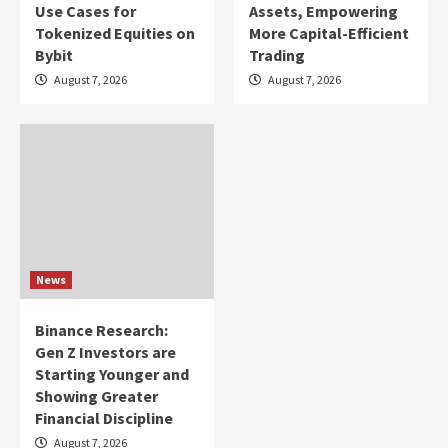
Use Cases for
Assets, Empowering
Tokenized Equities on
More Capital-Efficient
Bybit
Trading
August 7, 2026
August 7, 2026
News
Binance Research:
Gen Z Investors are
Starting Younger and
Showing Greater
Financial Discipline
August 7, 2026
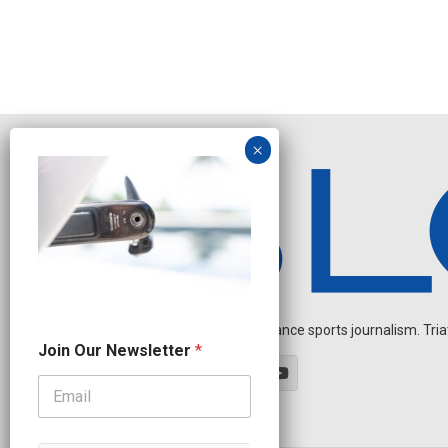
Independent endurance sports journalism. Triathl
O
Join Our Newsletter
*
u
r
J
o
i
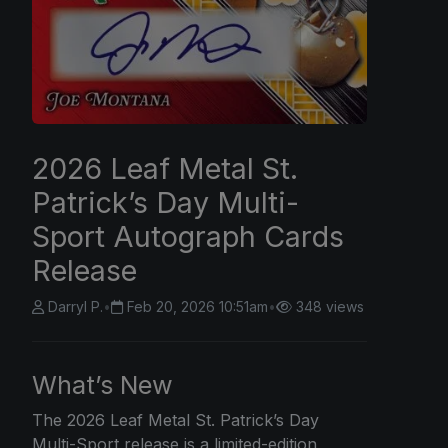
2026 Leaf Metal St.
Patrick’s Day Multi-
Sport Autograph Cards
Release
Darryl P.
•
Feb 20, 2026 10:51am
•
348 views
What’s New
The
2026 Leaf
Metal St. Patrick’s Day
Multi-Sport release is a limited-edition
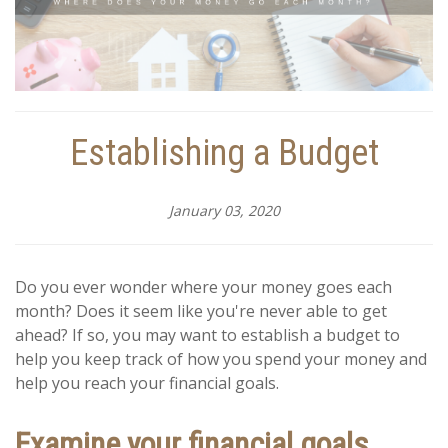
Establishing a Budget
January 03, 2020
Do you ever wonder where your money goes each
month? Does it seem like you're never able to get
ahead? If so, you may want to establish a budget to
help you keep track of how you spend your money and
help you reach your financial goals.
Examine your financial goals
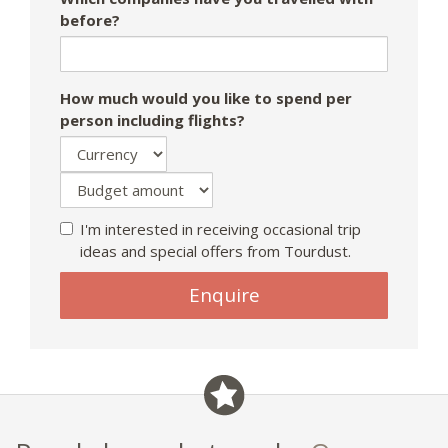
before?
How much would you like to spend per
person including flights?
I'm interested in receiving occasional trip
ideas and special offers from Tourdust.
Enquire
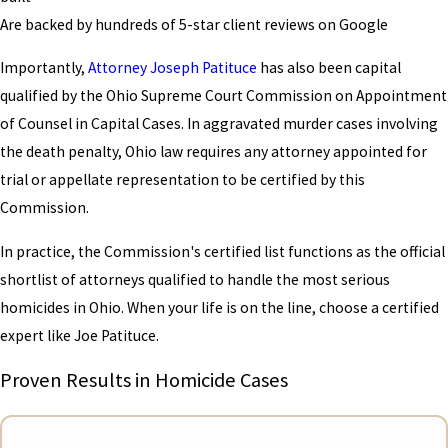
Are backed by hundreds of 5-star client reviews on Google
Importantly,
Attorney Joseph Patituce
has also been capital
qualified by the Ohio Supreme Court Commission on Appointment
of Counsel in Capital Cases. In aggravated murder cases involving
the death penalty, Ohio law requires any attorney appointed for
trial or appellate representation to be certified by this
Commission.
In practice, the Commission's certified list functions as the official
shortlist of attorneys qualified to handle the most serious
homicides in Ohio. When your life is on the line, choose a certified
expert like Joe Patituce.
Proven Results in Homicide Cases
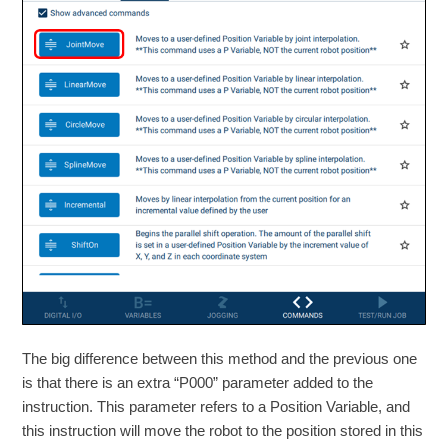
The big difference between this method and the previous one
is that there is an extra “P000” parameter added to the
instruction. This parameter refers to a Position Variable, and
this instruction will move the robot to the position stored in this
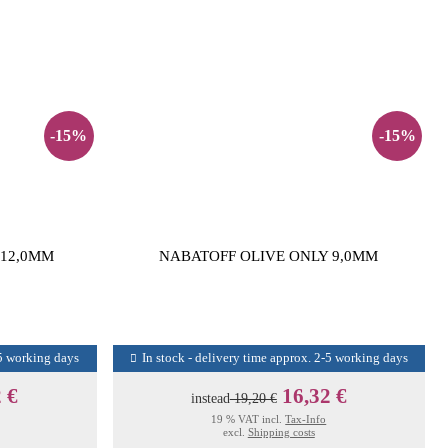
-15%
-15%
 12,0MM
NABATOFF OLIVE ONLY 9,0MM
-5 working days
In stock - delivery time approx. 2-5 working days
 €
16,32 €
instead
19,20 €
19 % VAT incl.
Tax-Info
excl.
Shipping costs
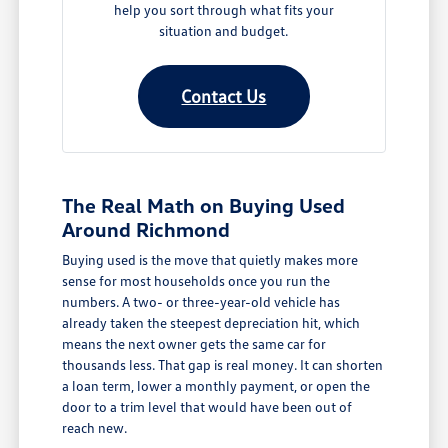
help you sort through what fits your
situation and budget.
Contact Us
The Real Math on Buying Used
Around Richmond
Buying used is the move that quietly makes more
sense for most households once you run the
numbers. A two- or three-year-old vehicle has
already taken the steepest depreciation hit, which
means the next owner gets the same car for
thousands less. That gap is real money. It can shorten
a loan term, lower a monthly payment, or open the
door to a trim level that would have been out of
reach new.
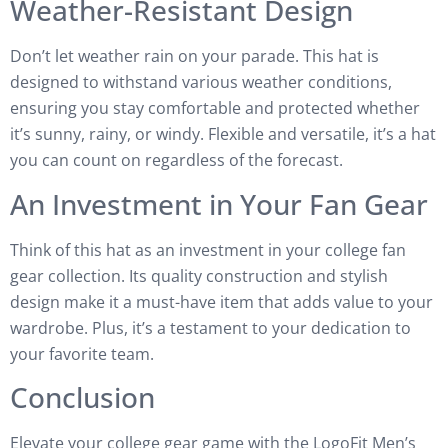
Weather-Resistant Design
Don’t let weather rain on your parade. This hat is
designed to withstand various weather conditions,
ensuring you stay comfortable and protected whether
it’s sunny, rainy, or windy. Flexible and versatile, it’s a hat
you can count on regardless of the forecast.
An Investment in Your Fan Gear
Think of this hat as an investment in your college fan
gear collection. Its quality construction and stylish
design make it a must-have item that adds value to your
wardrobe. Plus, it’s a testament to your dedication to
your favorite team.
Conclusion
Elevate your college gear game with the LogoFit Men’s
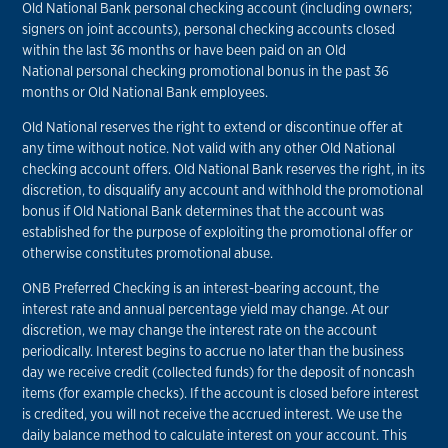
Old National Bank personal checking account (including owners;
signers on joint accounts), personal checking accounts closed
within the last 36 months or have been paid on an Old
National personal checking promotional bonus in the past 36
months or Old National Bank employees.
Old National reserves the right to extend or discontinue offer at
any time without notice. Not valid with any other Old National
checking account offers. Old National Bank reserves the right, in its
discretion, to disqualify any account and withhold the promotional
bonus if Old National Bank determines that the account was
established for the purpose of exploiting the promotional offer or
otherwise constitutes promotional abuse.
ONB Preferred Checking is an interest-bearing account, the
interest rate and annual percentage yield may change. At our
discretion, we may change the interest rate on the account
periodically. Interest begins to accrue no later than the business
day we receive credit (collected funds) for the deposit of noncash
items (for example checks). If the account is closed before interest
is credited, you will not receive the accrued interest. We use the
daily balance method to calculate interest on your account. This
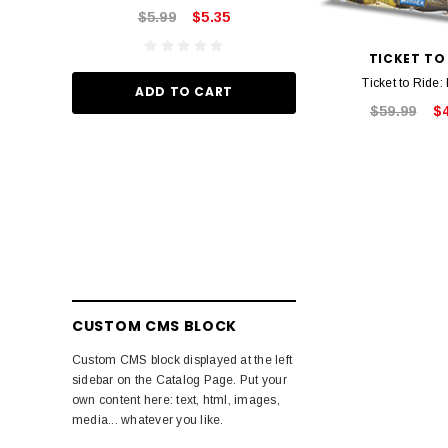
$5.99
$5.35
ADD TO
TICKET TO
Ticket to Ride:
ADD TO CART
$59.99
$
CUSTOM CMS BLOCK
Custom CMS block displayed at the left
sidebar on the Catalog Page. Put your
own content here: text, html, images,
media... whatever you like.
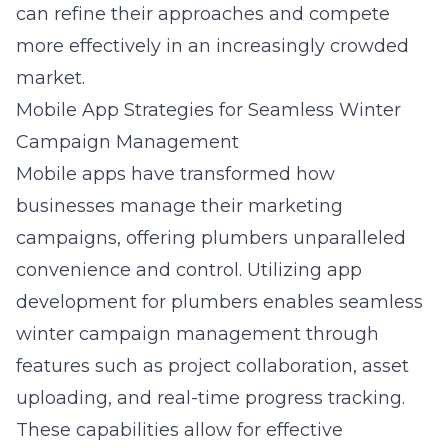
can refine their approaches and compete
more effectively in an increasingly crowded
market.
Mobile App Strategies for Seamless Winter
Campaign Management
Mobile apps have transformed how
businesses manage their marketing
campaigns, offering plumbers unparalleled
convenience and control. Utilizing
app
development for plumbers
enables seamless
winter campaign management through
features such as project collaboration, asset
uploading, and real-time progress tracking.
These capabilities allow for effective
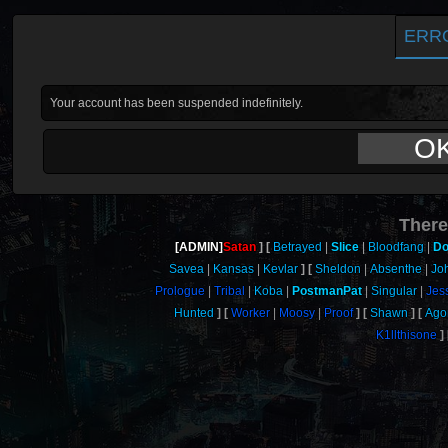
ERR
Your account has been suspended indefinitely.
O
There
[ADMIN]
Satan
Betrayed
Slice
Bloodfang
Do
Savea
Kansas
Kevlar
Sheldon
Absenthe
Jo
Prologue
Tribal
Koba
PostmanPat
Singular
Jes
Hunted
Worker
Moosy
Proof
Shawn
Ago
K1llthisone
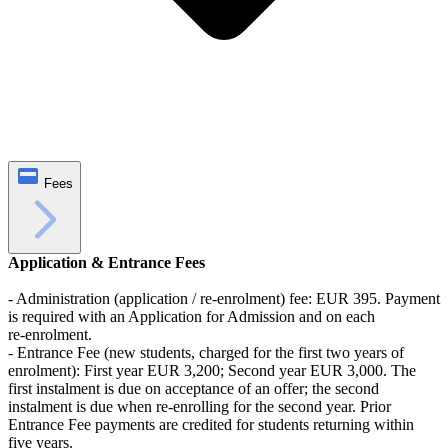
Fees
Application & Entrance Fees
- Administration (application / re-enrolment) fee: EUR 395. Payment
is required with an Application for Admission and on each
re‑enrolment.
- Entrance Fee (new students, charged for the first two years of
enrolment): First year EUR 3,200; Second year EUR 3,000. The
first instalment is due on acceptance of an offer; the second
instalment is due when re‑enrolling for the second year. Prior
Entrance Fee payments are credited for students returning within
five years.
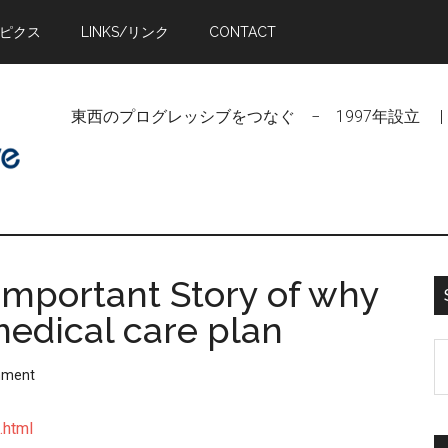
トピクス
LINKS/リンク
CONTACT
東西のプログレッシブをつなぐ − 1997年設立 | Linking Pr
Important Story of why
medical care plan
S
mment
t
si
.html
...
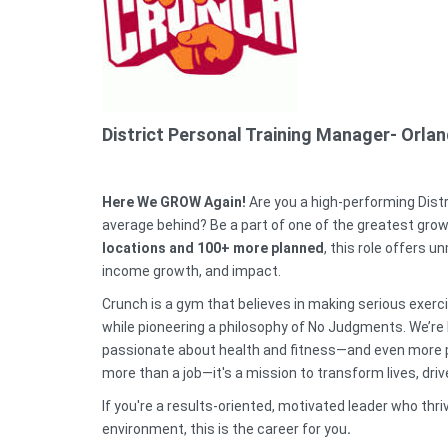
District Personal Training Manager- Orla
Here We GROW Again!
Are you a high-performing Dist
average behind? Be a part of one of the greatest growt
locations and 100+ more planned
, this role offers
income growth, and impact.
Crunch is a gym that believes in making serious exerc
while pioneering a philosophy of No Judgments. We’re l
passionate about health and fitness—and even more pa
more than a job—it's a mission to transform lives, dr
If you're a results-oriented, motivated leader who thr
environment, this is the career for you
.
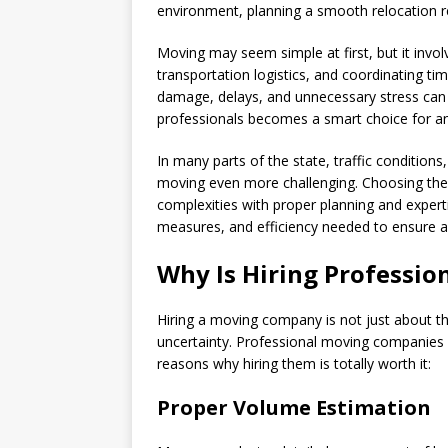
environment, planning a smooth relocation r
Moving may seem simple at first, but it invol
transportation logistics, and coordinating ti
damage, delays, and unnecessary stress can qu
professionals becomes a smart choice for an
In many parts of the state, traffic condition
moving even more challenging. Choosing th
complexities with proper planning and expert
measures, and efficiency needed to ensure a
Why Is Hiring Professi
Hiring a moving company is not just about the
uncertainty. Professional moving companies br
reasons why hiring them is totally worth it:
Proper Volume Estimation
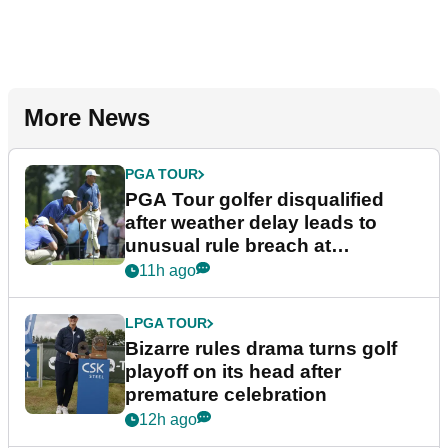
More News
PGA TOUR
PGA Tour golfer disqualified
after weather delay leads to
unusual rule breach at
Wyndham Championship
11h ago
LPGA TOUR
Bizarre rules drama turns golf
playoff on its head after
premature celebration
12h ago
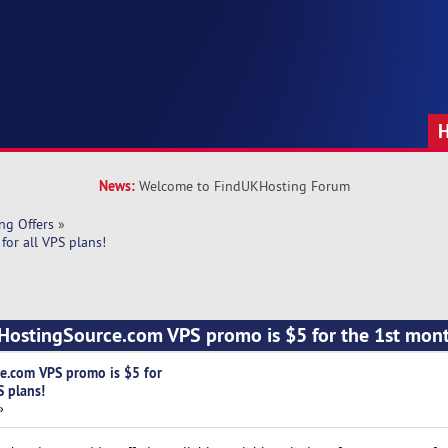
News:
Welcome to FindUKHosting Forum
ng Offers
»
or all VPS plans!
ostingSource.com VPS promo is $5 for the 1st month
e.com VPS promo is $5 for
S plans!
»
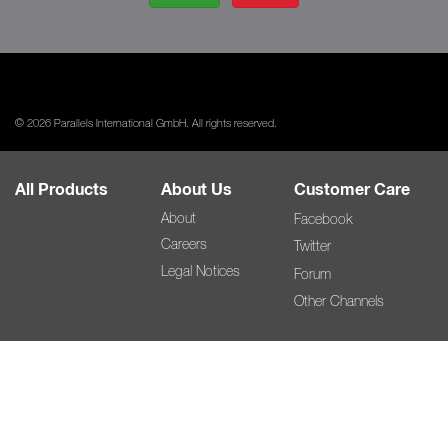
© 2026 Parallels International GmbH. All rights reserved.
All Products
About Us
Customer Care
About
Facebook
Careers
Twitter
Legal Notices
Forum
Other Channels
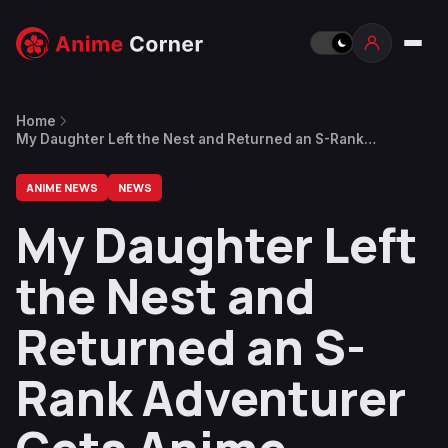
Home
My Daughter Left the Nest and Returned an S-Rank
Adventurer Gets Anime
ANIME NEWS
NEWS
My Daughter Left
the Nest and
Returned an S-
Rank Adventurer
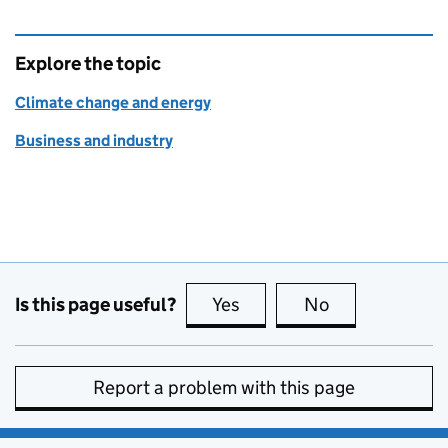
Explore the topic
Climate change and energy
Business and industry
Is this page useful?
Yes
this page is useful
No
this page is no
Report a problem with this page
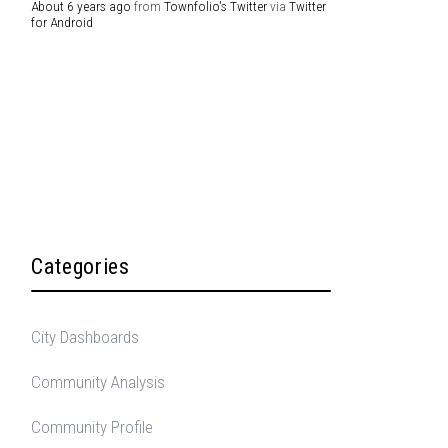
About 6 years ago
from
Townfolio's Twitter
via
Twitter
for Android
Categories
City Dashboards
Community Analysis
Community Profile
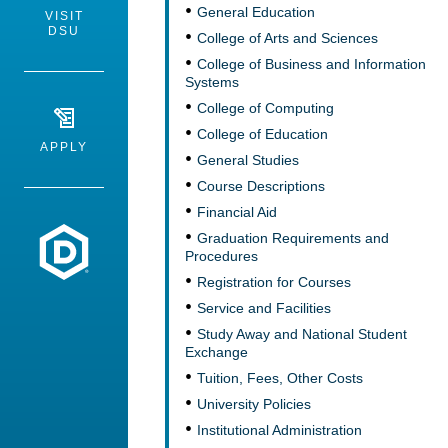
General Education
VISIT
DSU
College of Arts and Sciences
College of Business and Information
Systems
College of Computing
College of Education
APPLY
General Studies
Course Descriptions
Financial Aid
Dakota State University
Graduation Requirements and
Procedures
Registration for Courses
Service and Facilities
Study Away and National Student
Exchange
Tuition, Fees, Other Costs
University Policies
Institutional Administration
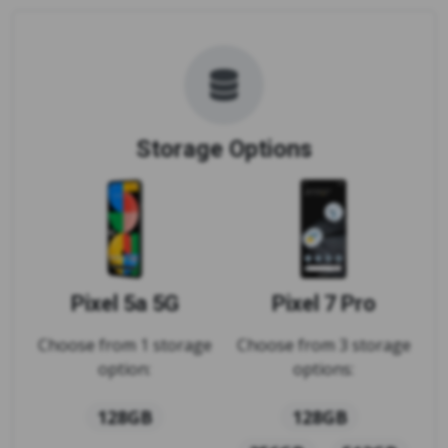
Storage Options
Pixel 5a 5G
Pixel 7 Pro
Choose from 1 storage
Choose from 3 storage
option:
options:
128GB
128GB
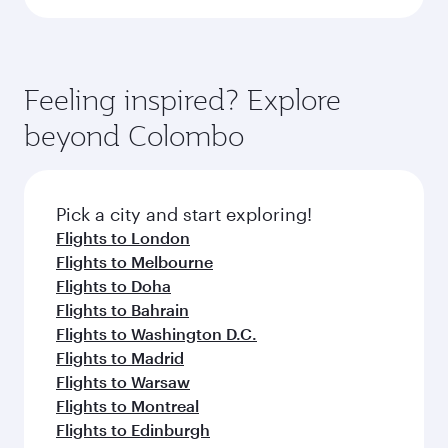
Feeling inspired? Explore
beyond Colombo
Pick a city and start exploring!
Flights to London
Flights to Melbourne
Flights to Doha
Flights to Bahrain
Flights to Washington D.C.
Flights to Madrid
Flights to Warsaw
Flights to Montreal
Flights to Edinburgh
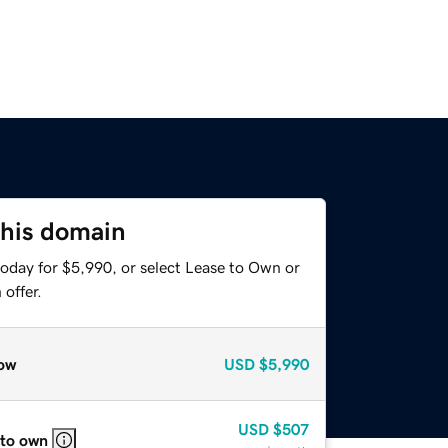
this domain
today for $5,990, or select Lease to Own or
offer.
ow
USD
$5,990
USD
$507
 to own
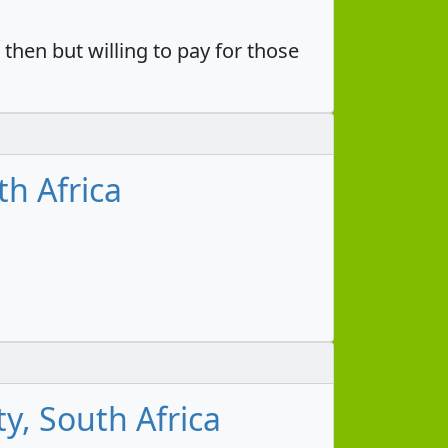
then but willing to pay for those
h Africa
y, South Africa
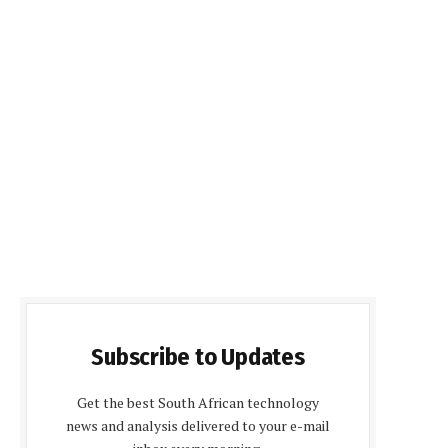
Subscribe to Updates
Get the best South African technology
news and analysis delivered to your e-mail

(WHAT TO WORK ON):
Exclude all pictures and return precisely the lines from the one containing "General Education" through the closing line of the data.

(RESPONSE AREA):
General Education
VISIT
DSU
College of Arts and Sciences
College of Business and Information
Systems
College of Computing
College of Education
APPLY
General Studies
Course Descriptions
Financial Aid
Dakota State University
Graduation Requirements and
Procedures
Registration for Courses
Service and Facilities
Study Away and National Student
Exchange
Tuition, Fees, Other Costs
University Policies
Institutional Administration
Storage Options
Pixel 5a 5G
Pixel 7 Pro
Choose from 1 storage
Choose from 3 storage
option:
options:
128GB
128GB
Feeling inspired? Explore
beyond Colombo
Pick a city and start exploring!
Flights to London
Flights to Melbourne
Flights to Doha
Flights to Bahrain
Flights to Washington D.C.
Flights to Madrid
Flights to Warsaw
Flights to Montreal
Flights to Edinburgh
this domain
today for $5,990, or select Lease to Own or
offer.
ow
USD
$5,990
USD
$507
 to own
then but willing to pay for those
h Africa
y, South Africa
Subscribe to Updates
Get the best South African technology
news and analysis delivered to your e-mail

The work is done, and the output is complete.